Both MDD and schizophrenia are mental illnesses contributing substantially to the global disease burden. It was reported that depressed patients had a higher risk of developing psychosis. Moreover, even prior to the emergence of psychotic symptoms, patients with a high risk of schizophrenia had a higher risk for developing depressive symptoms48. In consistent with previous findings49, some of the identified genes showing pleiotropic association with MDD were also associated with schizophrenia, such as BTN3A2, BTN3A3, PRSS16, HLA-C, C4A, and HLA-DMA, indicating a potential overlapped mechanism between schizophrenia and MDD.

Our study has some limitations. The number of probes used in our SMR analysis was limited for some brain regions (Table 1), and we may have missed some important genes.
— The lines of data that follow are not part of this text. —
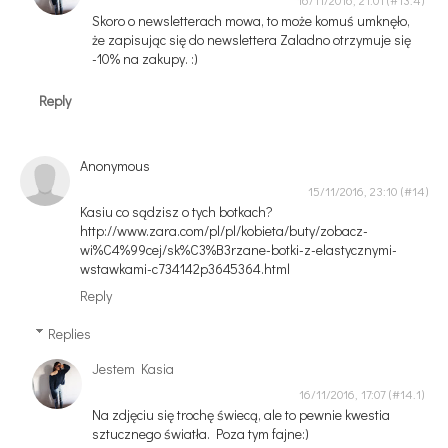
Skoro o newsletterach mowa, to może komuś umknęło,
że zapisując się do newslettera Zaladno otrzymuje się
-10% na zakupy. :)
Reply
Anonymous
15/11/2016, 23:10
Kasiu co sądzisz o tych botkach?
http://www.zara.com/pl/pl/kobieta/buty/zobacz-
wi%C4%99cej/sk%C3%B3rzane-botki-z-elastycznymi-
wstawkami-c734142p3645364.html
Reply
Replies
Jestem Kasia
16/11/2016, 17:07
Na zdjęciu się trochę świecą, ale to pewnie kwestia
sztucznego światła. Poza tym fajne:)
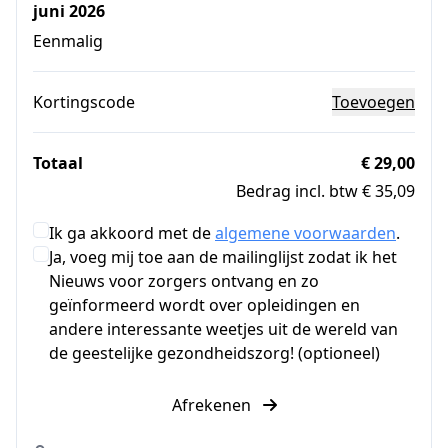
juni 2026
Eenmalig
Kortingscode
Toevoegen
Totaal
€ 29,00
Bedrag incl. btw € 35,09
Ik ga akkoord met de
algemene voorwaarden
.
Ja, voeg mij toe aan de mailinglijst zodat ik het
Nieuws voor zorgers ontvang en zo
geïnformeerd wordt over opleidingen en
andere interessante weetjes uit de wereld van
de geestelijke gezondheidszorg! (optioneel)
Afrekenen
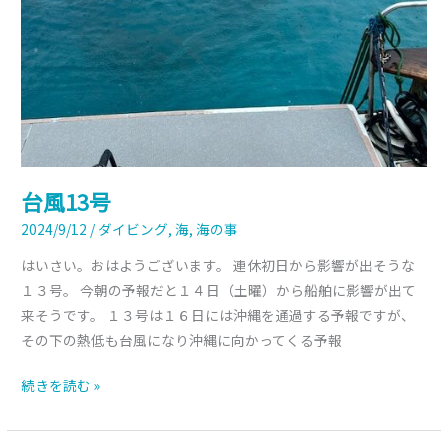
台風13号
2024/9/12
/
ダイビング
,
海
,
海の事
はいさい。おはようございます。 連休初日から影響が出そうな
１３号。 今朝の予報だと１４日（土曜）から船舶に影響が出て
来そうです。 １３号は１６日には沖縄を通過する予報ですが、
その下の熱低も台風になり沖縄に向かってくる予報
続きを読む »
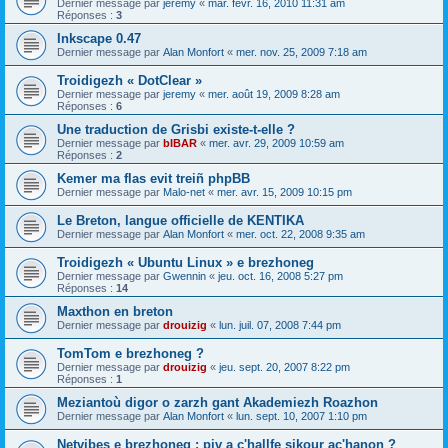
Dernier message par
jeremy
«
mar. févr. 16, 2010 11:31 am
Réponses :
3
Inkscape 0.47
Dernier message par
Alan Monfort
«
mer. nov. 25, 2009 7:18 am
Troidigezh « DotClear »
Dernier message par
jeremy
«
mer. août 19, 2009 8:28 am
Réponses :
6
Une traduction de Grisbi existe-t-elle ?
Dernier message par
bIBAR
«
mer. avr. 29, 2009 10:59 am
Réponses :
2
Kemer ma flas evit treiñ phpBB
Dernier message par
Malo-net
«
mer. avr. 15, 2009 10:15 pm
Le Breton, langue officielle de KENTIKA
Dernier message par
Alan Monfort
«
mer. oct. 22, 2008 9:35 am
Troidigezh « Ubuntu Linux » e brezhoneg
Dernier message par
Gwennin
«
jeu. oct. 16, 2008 5:27 pm
Réponses :
14
Maxthon en breton
Dernier message par
drouizig
«
lun. juil. 07, 2008 7:44 pm
TomTom e brezhoneg ?
Dernier message par
drouizig
«
jeu. sept. 20, 2007 8:22 pm
Réponses :
1
Meziantoù digor o zarzh gant Akademiezh Roazhon
Dernier message par
Alan Monfort
«
lun. sept. 10, 2007 1:10 pm
Netvibes e brezhoneg : piv a c'hallfe sikour ac'hanon ?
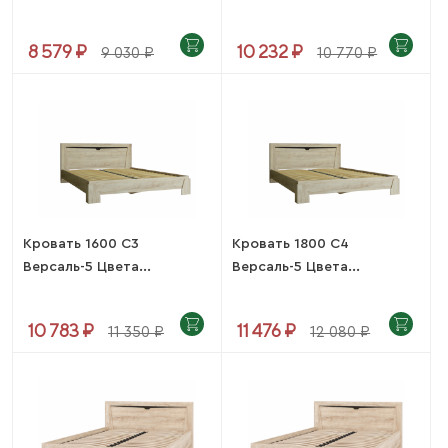
8 579 ₽
10 232 ₽
9 030 ₽
10 770 ₽
Кровать 1600 С3
Кровать 1800 С4
Версаль-5 Цвета...
Версаль-5 Цвета...
10 783 ₽
11 476 ₽
11 350 ₽
12 080 ₽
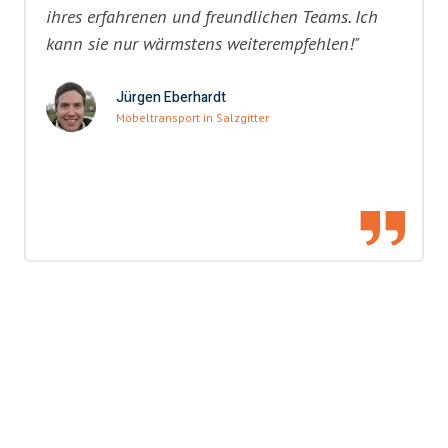
ihres erfahrenen und freundlichen Teams. Ich
kann sie nur wärmstens weiterempfehlen!"
Jürgen Eberhardt
Möbeltransport in Salzgitter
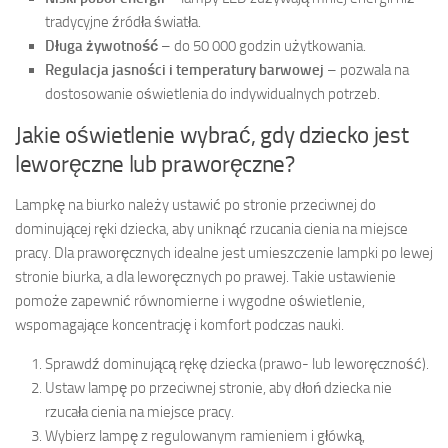
tradycyjne źródła światła.
Długa żywotność
– do 50 000 godzin użytkowania.
Regulacja jasności i temperatury barwowej
– pozwala na
dostosowanie oświetlenia do indywidualnych potrzeb.
Jakie oświetlenie wybrać, gdy dziecko jest
leworęczne lub praworęczne?
Lampkę na biurko należy ustawić po stronie przeciwnej do
dominującej ręki dziecka, aby uniknąć rzucania cienia na miejsce
pracy. Dla praworęcznych idealne jest umieszczenie lampki po lewej
stronie biurka, a dla leworęcznych po prawej. Takie ustawienie
pomoże zapewnić równomierne i wygodne oświetlenie,
wspomagające koncentrację i komfort podczas nauki.
Sprawdź dominującą rękę dziecka (prawo- lub leworęczność).
Ustaw lampę po przeciwnej stronie, aby dłoń dziecka nie
rzucała cienia na miejsce pracy.
Wybierz lampę z regulowanym ramieniem i główką,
The HEIDI test was significant for some of the identified genes, indicating the possibility of horizontal pleiotropy (Supplementary Tables S1 and S3), i.e., the identified association might be due to two distinct genetic variants in high linkage disequilibrium with each other. In addition, we only included study participants of European ethnicity, and our findings might not be generalized to other ethnicities. More studies are needed to validate our findings in independent populations. We adopted correction for multiple testing to reduce the false-positive rate; however, we may have missed important genes. Due to a lack of individual eQTL data, we could not quantify the changes in gene expression in subjects with MDD in comparison with the control.

In conclusion, our SMR analysis revealed that multiple genes showed pleiotropic association with MDD across the brain regions. More studies are needed to explore the underlying physiological mechanisms in the etiology of MDD.